In a year that has been all about transition, this question has been top of mind for so many of us. What’s next for our jobs? What’s next for our kids? What’s next for ourselves?


It’s the kind of question that can cause all kinds of confusion and pressure. Asking ourselves “What’s next?” involves getting clear on what we want, analyzing what might be standing in our way and then crafting a plan to push through the barriers. None of that is easy. But the process presents us with an unprecedented opportunity to do something bigger, more exciting and more meaningful in the next chapter of our lives.


The trick is, you have to lean into the question. You have to make sure you don’t let anyone else answer it on your behalf. And you have to be willing to reshape what’s next over and over again.


I’m writing this because “What’s next?” has been on my mind for the past two years. I spent two decades in the automotive industry, and in that part of my career, each opportunity seemed to feed naturally into the next. Then, in 2018, the company I helped found was acquired by a company I’d already worked for. I could have stayed, but when a colleague asked me what I wanted to focus on, I was faced with the reality that I really didn’t want to continue on this particular path.

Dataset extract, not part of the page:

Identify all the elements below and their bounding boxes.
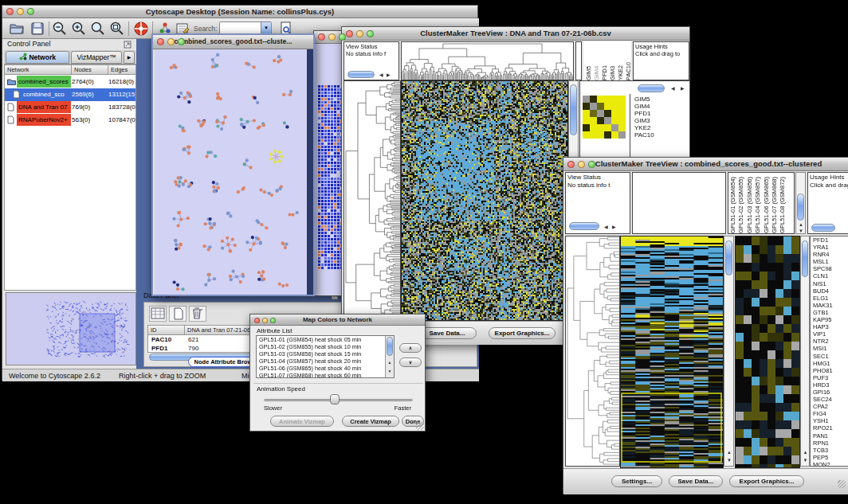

I had to ask myself, “What’s next?”


There were a few things I knew to be true: I knew I wanted to work with companies where there was sufficient capital, good market timing and a solid team. I also knew I wanted to work with brilliant entrepreneurs — people who were doing and thinking about things that weren’t anywhere on my radar.


There were also quite a few unknowns: How did I want to work with these brilliant minds and high-growth companies? Where could I plug in and make a difference? And what would my ideal working relationship look like?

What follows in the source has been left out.